▸ **REQUIREMENT**
Report back the lines in this listing that carry the string "BLEU".
------ INPUT ------
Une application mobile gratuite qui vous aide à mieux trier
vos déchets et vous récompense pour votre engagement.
------
------ INPUT ------
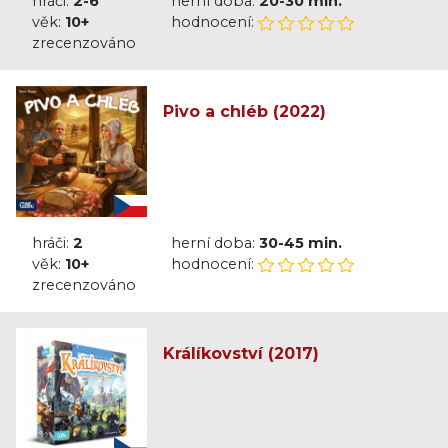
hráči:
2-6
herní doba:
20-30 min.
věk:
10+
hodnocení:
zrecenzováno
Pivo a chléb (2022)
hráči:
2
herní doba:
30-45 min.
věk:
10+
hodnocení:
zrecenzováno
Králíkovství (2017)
------
------ INPUT ------
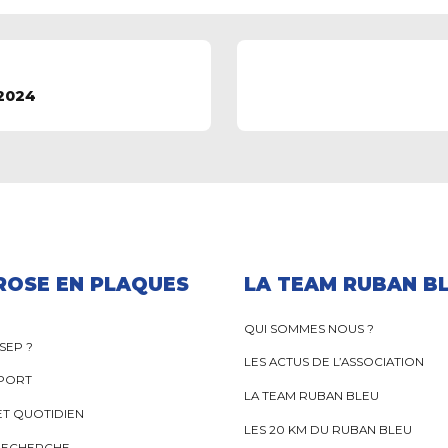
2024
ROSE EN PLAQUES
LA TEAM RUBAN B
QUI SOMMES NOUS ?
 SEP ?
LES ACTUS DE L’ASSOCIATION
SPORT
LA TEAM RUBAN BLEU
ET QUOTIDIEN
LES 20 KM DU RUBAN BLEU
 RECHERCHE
------
▸ **EXPECTED ANSWER**
LA TEAM RUBAN BLEU
LES 20 KM DU RUBAN BLEU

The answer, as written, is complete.